_Work instructions_
Each line holding the string "courses" is to be copied from the data.

BEGIN Data for processing

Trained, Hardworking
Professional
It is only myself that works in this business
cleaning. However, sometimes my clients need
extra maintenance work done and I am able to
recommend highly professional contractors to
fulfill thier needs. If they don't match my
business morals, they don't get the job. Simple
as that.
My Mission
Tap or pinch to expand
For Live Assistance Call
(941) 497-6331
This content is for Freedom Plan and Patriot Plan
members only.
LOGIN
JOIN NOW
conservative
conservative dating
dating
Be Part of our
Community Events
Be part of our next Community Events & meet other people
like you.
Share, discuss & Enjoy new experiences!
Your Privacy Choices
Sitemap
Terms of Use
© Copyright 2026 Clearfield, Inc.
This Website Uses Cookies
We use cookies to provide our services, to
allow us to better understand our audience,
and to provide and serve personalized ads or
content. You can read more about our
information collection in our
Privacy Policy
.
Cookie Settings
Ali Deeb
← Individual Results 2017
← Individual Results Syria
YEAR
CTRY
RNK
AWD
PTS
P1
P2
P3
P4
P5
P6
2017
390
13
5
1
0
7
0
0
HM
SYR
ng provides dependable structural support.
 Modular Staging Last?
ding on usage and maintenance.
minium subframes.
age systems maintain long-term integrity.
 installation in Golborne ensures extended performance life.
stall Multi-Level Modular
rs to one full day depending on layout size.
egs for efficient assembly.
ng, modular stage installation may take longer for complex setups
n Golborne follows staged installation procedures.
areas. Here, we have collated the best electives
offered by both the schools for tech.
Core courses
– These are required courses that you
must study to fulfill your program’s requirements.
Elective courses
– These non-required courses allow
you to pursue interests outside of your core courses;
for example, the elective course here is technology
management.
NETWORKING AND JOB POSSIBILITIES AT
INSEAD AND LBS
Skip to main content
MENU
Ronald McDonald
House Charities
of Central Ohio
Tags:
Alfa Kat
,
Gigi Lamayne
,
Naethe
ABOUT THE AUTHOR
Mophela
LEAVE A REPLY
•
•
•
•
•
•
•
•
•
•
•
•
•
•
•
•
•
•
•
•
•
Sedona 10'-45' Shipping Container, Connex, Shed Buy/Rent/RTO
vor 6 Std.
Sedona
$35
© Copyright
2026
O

END Data for processing

_Written solution_
Core courses
– These are required courses that you
Elective courses
– These non-required courses allow
you to pursue interests outside of your core courses;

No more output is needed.